*Exercise instructions*.
Would you copy out only the lines from the one with "Certification EN ISO 9001 : 2000" to the end of the records, exactly as they stand?

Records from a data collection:
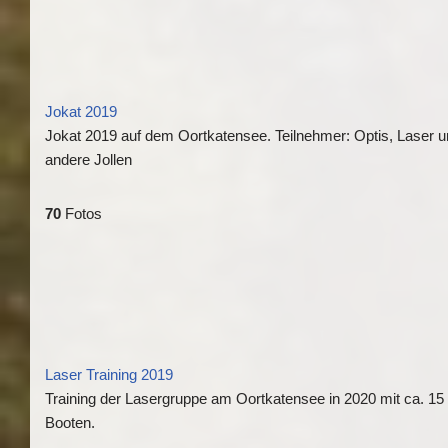
Jokat 2019
Jokat 2019 auf dem Oortkatensee. Teilnehmer: Optis, Laser 
andere Jollen
70
Fotos
Laser Training 2019
Training der Lasergruppe am Oortkatensee in 2020 mit ca. 15
Booten.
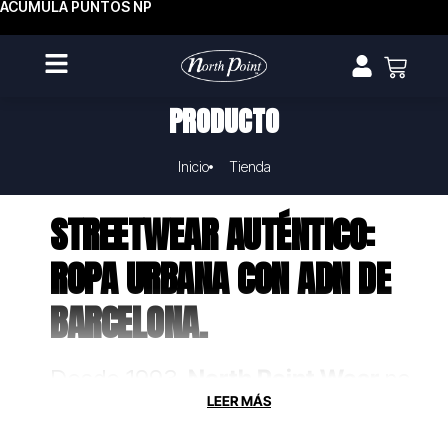
ACUMULA PUNTOS NP
PRODUCTO
Inicio
Tienda
STREETWEAR AUTÉNTICO:
ROPA URBANA CON ADN DE
BARCELONA.
Desde 1993,
North Point Wear
no
solo fabrica ropa, crea uniformes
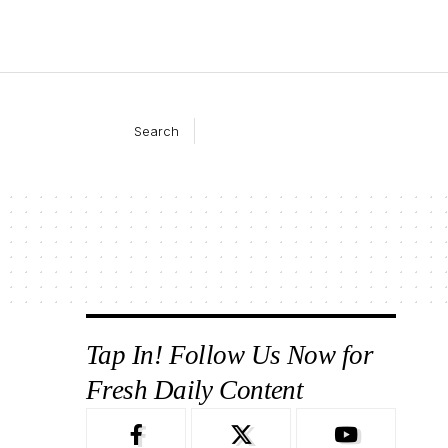
Search
Tap In! Follow Us Now for
Fresh Daily Content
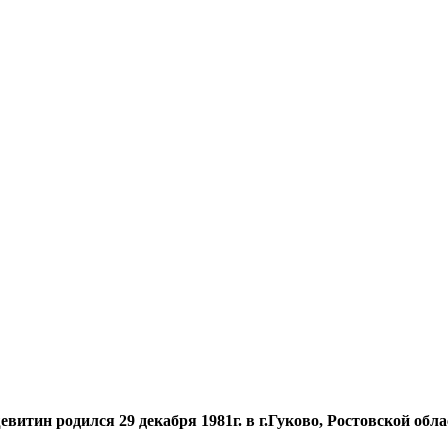
евитин
родился 29 декабря 1981г. в г.Гуково, Ростовской обла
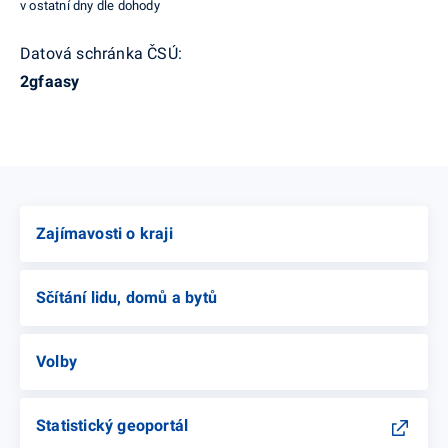
v ostatní dny dle dohody
Datová schránka ČSÚ:
2gfaasy
MapLibre
Zajímavosti o kraji
Sčítání lidu, domů a bytů
Volby
Statistický geoportál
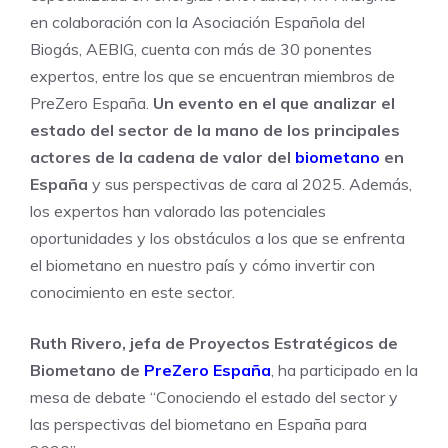
en colaboración con la Asociación Española del
Biogás, AEBIG, cuenta con más de 30 ponentes
expertos, entre los que se encuentran miembros de
PreZero España.
Un evento en el que analizar el
estado del sector de la mano de los principales
actores de la cadena de valor del
biometano
en
España
y sus perspectivas de cara al 2025. Además,
los expertos han valorado las potenciales
oportunidades y los obstáculos a los que se enfrenta
el biometano en nuestro país y cómo invertir con
conocimiento en este sector.
Ruth Rivero, jefa de Proyectos Estratégicos de
Biometano de
PreZero España
, ha participado en la
mesa de debate “Conociendo el estado del sector y
las perspectivas del biometano en España para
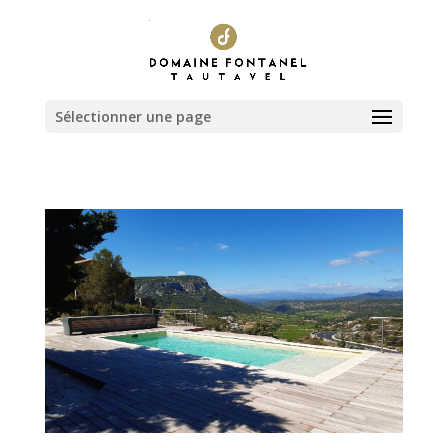
Sélectionner une page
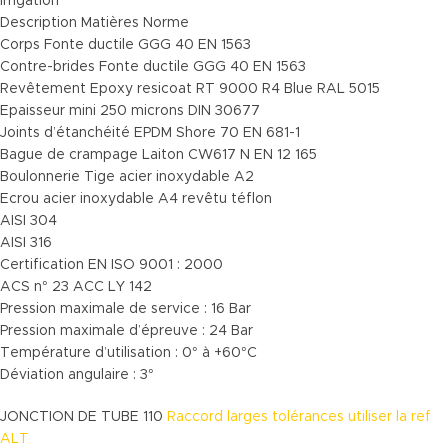
Irrigation
Description Matières Norme
Corps Fonte ductile GGG 40 EN 1563
Contre-brides Fonte ductile GGG 40 EN 1563
Revêtement Epoxy resicoat RT 9000 R4 Blue RAL 5015
Epaisseur mini 250 microns DIN 30677
Joints d’étanchéité EPDM Shore 70 EN 681-1
Bague de crampage Laiton CW617 N EN 12 165
Boulonnerie Tige acier inoxydable A2
Ecrou acier inoxydable A4 revêtu téflon
AISI 304
AISI 316
Certification EN ISO 9001 : 2000
ACS n° 23 ACC LY 142
Pression maximale de service : 16 Bar
Pression maximale d’épreuve : 24 Bar
Température d’utilisation : 0° à +60°C
Déviation angulaire : 3°
JONCTION DE TUBE 110
Raccord larges tolérances utiliser la ref
ALT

*Written response*.
Certification EN ISO 9001 : 2000
ACS n° 23 ACC LY 142
Pression maximale de service : 16 Bar
Pression maximale d’épreuve : 24 Bar
Température d’utilisation : 0° à +60°C
Déviation angulaire : 3°
JONCTION DE TUBE 110
Raccord larges tolérances utiliser la ref
ALT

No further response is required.